Navegamos pelo mundo, ou é o mundo o que nos leva pelos seus afluentes?

O que acontece quando o nosso navio é trocado por outro, quando não conseguimos sair dele, quando é uma outra pessoa quem define o nosso rumo?

O Malcom Ferdinand na sua obra “Uma ecologia decolonial. Pensar a partir do mundo caribenho” (2022), traz uma série de indagações sobre os barcos onde navegam as nossas vidas, os barcos negreiros que arrebataram os nossos e as nossas ancestrais da África para o “novo mundo”. Apresenta num dos seus capítulos um navio mundo: a política do encontro, o qual movimentou o meu ser artístico e as experiências das mesas de trabalho da disciplina Arte, Ciência e Tecnologia, com a professora Susana Dias. E foi assim que com as ferramentas que tinha preparei dezoito barcos de papel (de revista científica1) e dezoito bandeirinhas com os nomes dos dezoito barcos que o Ferdinand traz na sua obra. Uma vez prontos os barcos, marquei palavras aleatórias que me chamavam pela sua conexão com a leitura e as reflexões que o livro tinha gerado em mim.
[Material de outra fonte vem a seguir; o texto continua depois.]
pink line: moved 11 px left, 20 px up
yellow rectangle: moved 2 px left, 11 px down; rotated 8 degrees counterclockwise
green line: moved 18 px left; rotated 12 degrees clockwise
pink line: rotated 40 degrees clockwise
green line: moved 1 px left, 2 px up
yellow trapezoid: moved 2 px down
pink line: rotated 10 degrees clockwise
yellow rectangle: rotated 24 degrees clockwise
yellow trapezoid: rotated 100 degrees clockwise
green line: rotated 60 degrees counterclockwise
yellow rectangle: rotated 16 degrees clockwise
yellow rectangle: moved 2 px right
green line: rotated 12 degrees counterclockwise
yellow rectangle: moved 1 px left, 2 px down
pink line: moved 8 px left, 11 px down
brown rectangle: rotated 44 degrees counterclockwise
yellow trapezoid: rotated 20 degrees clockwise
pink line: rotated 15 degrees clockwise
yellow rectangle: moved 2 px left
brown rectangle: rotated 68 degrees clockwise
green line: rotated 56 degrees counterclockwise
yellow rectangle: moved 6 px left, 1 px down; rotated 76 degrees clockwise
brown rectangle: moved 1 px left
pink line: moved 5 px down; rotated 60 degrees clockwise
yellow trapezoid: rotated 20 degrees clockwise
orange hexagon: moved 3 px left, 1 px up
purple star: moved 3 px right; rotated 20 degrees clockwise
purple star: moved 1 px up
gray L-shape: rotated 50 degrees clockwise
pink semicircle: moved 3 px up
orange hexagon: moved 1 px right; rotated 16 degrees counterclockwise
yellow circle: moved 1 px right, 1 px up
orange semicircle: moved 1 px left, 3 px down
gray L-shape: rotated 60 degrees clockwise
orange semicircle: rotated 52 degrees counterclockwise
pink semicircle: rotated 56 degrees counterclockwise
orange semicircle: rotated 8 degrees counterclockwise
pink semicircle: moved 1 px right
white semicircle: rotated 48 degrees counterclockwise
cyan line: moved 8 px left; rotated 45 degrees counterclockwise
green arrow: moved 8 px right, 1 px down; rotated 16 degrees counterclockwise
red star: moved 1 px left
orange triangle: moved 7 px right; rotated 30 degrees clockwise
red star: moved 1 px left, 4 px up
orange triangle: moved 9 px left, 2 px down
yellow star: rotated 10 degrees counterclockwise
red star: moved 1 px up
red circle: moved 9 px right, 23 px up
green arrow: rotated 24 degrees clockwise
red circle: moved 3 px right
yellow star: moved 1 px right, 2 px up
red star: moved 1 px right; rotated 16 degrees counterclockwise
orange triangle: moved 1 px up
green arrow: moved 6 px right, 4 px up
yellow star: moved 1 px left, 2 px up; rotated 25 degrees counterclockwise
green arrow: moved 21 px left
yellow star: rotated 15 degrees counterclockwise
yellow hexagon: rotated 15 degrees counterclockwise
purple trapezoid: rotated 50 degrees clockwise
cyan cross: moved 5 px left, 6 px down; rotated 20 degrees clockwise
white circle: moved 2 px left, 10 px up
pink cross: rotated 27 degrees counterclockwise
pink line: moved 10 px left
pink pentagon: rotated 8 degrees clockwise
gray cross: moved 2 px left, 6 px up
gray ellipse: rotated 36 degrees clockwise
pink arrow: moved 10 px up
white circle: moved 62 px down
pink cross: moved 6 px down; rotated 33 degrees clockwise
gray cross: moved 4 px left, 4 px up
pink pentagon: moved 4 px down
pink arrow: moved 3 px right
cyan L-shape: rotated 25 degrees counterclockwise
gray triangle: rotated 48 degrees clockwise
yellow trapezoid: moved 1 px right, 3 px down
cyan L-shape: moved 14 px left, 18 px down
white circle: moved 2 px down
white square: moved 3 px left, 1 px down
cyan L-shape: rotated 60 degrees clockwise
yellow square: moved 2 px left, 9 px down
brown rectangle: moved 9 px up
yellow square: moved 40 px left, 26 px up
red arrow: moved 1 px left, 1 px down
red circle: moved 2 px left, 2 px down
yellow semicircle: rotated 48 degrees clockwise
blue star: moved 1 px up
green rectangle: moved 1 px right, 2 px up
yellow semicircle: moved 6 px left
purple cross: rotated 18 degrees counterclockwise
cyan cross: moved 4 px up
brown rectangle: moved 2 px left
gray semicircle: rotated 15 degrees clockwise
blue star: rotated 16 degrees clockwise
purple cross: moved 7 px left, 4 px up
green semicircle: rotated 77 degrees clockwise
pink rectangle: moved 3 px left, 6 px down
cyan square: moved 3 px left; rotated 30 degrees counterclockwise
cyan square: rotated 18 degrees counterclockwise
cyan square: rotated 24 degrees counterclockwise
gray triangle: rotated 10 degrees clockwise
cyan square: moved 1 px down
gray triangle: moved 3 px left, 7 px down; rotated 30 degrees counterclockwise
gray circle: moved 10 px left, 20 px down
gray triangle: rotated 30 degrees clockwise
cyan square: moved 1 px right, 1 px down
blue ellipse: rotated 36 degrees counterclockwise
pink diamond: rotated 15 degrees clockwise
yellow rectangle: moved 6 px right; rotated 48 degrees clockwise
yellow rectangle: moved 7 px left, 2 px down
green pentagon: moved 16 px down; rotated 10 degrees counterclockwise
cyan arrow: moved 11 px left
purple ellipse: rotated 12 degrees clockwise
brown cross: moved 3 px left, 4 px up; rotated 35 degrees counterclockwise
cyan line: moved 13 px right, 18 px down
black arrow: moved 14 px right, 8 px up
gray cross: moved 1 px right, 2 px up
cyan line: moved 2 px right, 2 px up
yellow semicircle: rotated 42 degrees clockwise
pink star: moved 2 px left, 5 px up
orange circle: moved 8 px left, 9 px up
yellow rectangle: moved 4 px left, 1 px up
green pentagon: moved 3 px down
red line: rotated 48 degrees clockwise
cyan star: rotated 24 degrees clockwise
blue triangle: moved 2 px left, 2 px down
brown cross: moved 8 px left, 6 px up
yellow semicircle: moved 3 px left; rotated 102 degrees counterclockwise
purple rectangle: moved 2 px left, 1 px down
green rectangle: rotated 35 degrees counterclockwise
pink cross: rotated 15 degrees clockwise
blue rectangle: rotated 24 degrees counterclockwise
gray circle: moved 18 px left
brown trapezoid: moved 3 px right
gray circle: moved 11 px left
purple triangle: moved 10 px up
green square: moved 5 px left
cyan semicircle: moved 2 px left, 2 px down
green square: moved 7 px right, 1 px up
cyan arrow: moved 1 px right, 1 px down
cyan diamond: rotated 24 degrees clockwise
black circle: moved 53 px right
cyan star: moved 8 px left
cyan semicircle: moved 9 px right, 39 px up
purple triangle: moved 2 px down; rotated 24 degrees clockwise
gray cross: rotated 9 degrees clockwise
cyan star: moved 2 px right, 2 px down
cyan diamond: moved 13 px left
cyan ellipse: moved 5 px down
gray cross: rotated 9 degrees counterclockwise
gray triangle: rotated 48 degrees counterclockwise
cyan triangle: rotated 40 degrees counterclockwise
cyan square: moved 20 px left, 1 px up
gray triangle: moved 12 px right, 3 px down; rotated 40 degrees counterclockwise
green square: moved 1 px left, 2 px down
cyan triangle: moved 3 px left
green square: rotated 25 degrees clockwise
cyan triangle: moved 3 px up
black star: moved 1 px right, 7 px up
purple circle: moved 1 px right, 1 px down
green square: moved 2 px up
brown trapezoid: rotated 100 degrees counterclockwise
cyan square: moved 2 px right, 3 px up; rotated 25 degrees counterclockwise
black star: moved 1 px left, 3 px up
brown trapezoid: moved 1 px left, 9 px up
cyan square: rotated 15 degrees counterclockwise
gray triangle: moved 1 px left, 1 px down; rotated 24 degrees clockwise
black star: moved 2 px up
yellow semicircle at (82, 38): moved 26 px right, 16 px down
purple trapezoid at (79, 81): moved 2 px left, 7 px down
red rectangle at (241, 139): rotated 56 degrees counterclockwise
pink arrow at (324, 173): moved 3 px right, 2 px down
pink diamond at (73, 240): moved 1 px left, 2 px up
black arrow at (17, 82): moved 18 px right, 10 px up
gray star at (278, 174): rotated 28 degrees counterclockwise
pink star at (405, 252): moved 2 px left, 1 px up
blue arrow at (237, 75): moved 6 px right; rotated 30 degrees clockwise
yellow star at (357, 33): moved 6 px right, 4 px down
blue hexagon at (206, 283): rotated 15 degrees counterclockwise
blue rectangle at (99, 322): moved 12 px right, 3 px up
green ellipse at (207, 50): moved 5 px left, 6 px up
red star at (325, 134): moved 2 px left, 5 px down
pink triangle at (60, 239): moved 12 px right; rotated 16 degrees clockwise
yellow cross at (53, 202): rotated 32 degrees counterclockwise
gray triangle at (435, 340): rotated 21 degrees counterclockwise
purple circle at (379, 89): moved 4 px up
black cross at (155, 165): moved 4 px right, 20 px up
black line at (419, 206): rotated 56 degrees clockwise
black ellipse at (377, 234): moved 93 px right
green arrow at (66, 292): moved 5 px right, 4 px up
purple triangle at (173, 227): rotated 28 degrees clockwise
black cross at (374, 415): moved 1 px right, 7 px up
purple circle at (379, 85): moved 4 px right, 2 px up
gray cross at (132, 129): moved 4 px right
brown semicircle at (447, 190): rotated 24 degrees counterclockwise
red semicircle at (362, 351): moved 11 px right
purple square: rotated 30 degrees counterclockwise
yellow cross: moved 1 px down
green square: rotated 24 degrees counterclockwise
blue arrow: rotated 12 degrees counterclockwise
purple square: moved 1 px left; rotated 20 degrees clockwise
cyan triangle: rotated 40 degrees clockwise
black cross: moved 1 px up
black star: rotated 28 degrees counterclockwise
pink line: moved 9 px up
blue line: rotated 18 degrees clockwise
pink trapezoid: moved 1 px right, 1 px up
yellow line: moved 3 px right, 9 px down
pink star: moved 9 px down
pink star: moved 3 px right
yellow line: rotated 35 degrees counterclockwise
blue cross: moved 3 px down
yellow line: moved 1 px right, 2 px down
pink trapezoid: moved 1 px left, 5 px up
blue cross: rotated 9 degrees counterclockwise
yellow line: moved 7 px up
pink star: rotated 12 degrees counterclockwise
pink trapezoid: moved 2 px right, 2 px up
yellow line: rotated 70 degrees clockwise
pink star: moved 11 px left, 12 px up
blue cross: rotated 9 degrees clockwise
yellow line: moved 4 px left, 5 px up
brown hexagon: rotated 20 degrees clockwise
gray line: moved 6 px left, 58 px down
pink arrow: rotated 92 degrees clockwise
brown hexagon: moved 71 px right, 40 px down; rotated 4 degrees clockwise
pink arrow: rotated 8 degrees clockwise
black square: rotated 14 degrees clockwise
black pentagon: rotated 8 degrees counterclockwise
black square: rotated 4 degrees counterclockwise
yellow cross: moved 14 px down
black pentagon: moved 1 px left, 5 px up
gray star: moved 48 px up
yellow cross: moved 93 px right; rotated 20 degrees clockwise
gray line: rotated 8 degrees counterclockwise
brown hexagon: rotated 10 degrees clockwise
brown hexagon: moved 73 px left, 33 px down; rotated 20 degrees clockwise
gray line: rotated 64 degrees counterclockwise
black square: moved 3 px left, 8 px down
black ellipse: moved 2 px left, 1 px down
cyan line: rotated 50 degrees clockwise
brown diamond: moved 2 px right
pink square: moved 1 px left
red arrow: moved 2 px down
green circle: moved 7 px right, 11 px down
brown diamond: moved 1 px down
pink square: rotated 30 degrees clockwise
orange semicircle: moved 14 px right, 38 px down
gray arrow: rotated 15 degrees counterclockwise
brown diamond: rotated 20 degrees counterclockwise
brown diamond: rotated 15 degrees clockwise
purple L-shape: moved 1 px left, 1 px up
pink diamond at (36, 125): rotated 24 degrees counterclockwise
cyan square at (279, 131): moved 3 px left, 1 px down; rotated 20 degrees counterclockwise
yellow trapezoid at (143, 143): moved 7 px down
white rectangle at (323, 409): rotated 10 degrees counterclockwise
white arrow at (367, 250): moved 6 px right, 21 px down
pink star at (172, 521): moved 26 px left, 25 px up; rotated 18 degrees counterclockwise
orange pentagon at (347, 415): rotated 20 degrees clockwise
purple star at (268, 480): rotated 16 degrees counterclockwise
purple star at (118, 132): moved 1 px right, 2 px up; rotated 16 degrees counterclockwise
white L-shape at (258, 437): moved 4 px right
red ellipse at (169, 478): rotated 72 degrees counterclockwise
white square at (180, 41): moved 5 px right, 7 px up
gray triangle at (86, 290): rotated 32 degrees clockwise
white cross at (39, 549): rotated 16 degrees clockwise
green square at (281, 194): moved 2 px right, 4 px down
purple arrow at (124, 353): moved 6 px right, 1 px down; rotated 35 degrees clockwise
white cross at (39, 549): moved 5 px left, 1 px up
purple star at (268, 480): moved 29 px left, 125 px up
Dezoito barcos de papel e dezoito bandeirinhas navegaram na minha bolsa até a sala de aula do Labjor, ficaram encalhados numa mesa, do lado de um frasco com terra, uma terra que viajou de mão em mão, que ficou espalhada pela sala toda e que não voltou idêntica ao recipiente de onde saiu. Aquelas mãos marcadas pela terra tomaram cada um dos barcos e se mostraram ao mundo, barcos e mãos navegando pelo espaço, palavras e imagens em movimento, trocando de lugar, de ideias, havia barcos que passavam por todas as mãos e havia outros que ficavam em uma mão só, todos navegando sem nome, sem bandeira.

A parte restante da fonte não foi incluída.